Instructions for the task
Check each line of the data for "شماره", and copy the ones that have it.

-- Supplied entries follows --

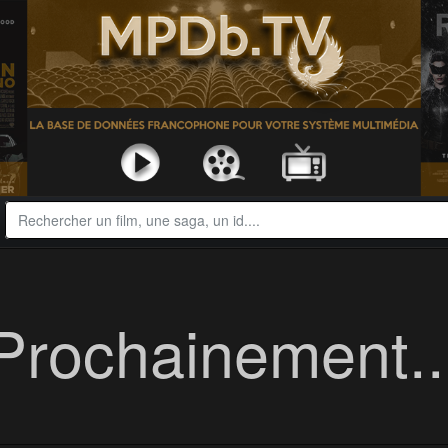
Prochainement..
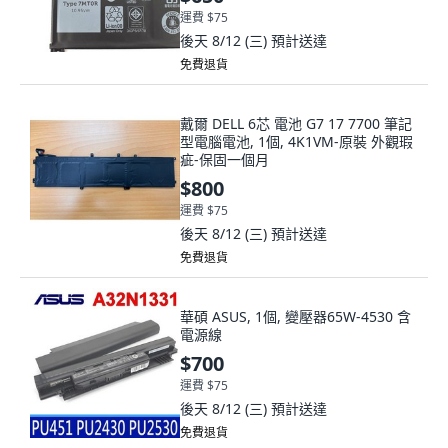
運費 $75
後天 8/12 (三)
預計送達
免費退貨
戴爾 DELL 6芯 電池 G7 17 7700 筆記
型電腦電池, 1個, 4K1VM-原裝 外觀瑕
疵-保固一個月
$800
運費 $75
後天 8/12 (三)
預計送達
免費退貨
華碩 ASUS, 1個, 變壓器65W-4530 含
電源線
$700
運費 $75
後天 8/12 (三)
預計送達
免費退貨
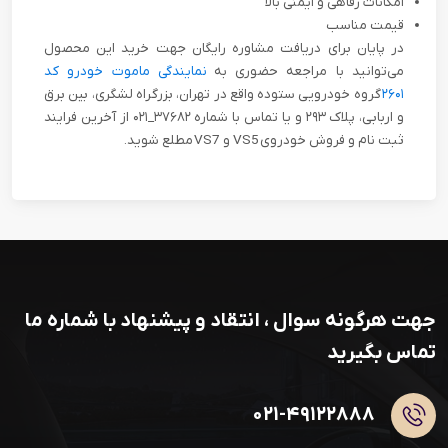
امکانات رفاهی و ایمنی بالا
قیمت مناسب
در پایان برای دریافت مشاوره رایگان جهت خرید این محصول
می‌توانید با مراجعه حضوری به
نمایندگی ماموت خودرو کد
۲۶۰۱
گروه خودرویی ستوده واقع در تهران، بزرگراه لشگری، بین برق
و اربابی، پلاک ۲۹۳ و یا تماس با شماره ۳۷۶۸۲_۰۲۱ از آخرین فرایند
ثبت نام و فروش خودروی VS5 و VS7 مطلع شوید.
جهت هرگونه سوال ، انتقاد و پیشنهاد با شماره ما
تماس بگیرید
۰۲۱-۴۹۱۲۲۸۸۸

-- Supplied entries concluded --

Result
و اربابی، پلاک ۲۹۳ و یا تماس با شماره ۳۷۶۸۲_۰۲۱ از آخرین فرایند
جهت هرگونه سوال ، انتقاد و پیشنهاد با شماره ما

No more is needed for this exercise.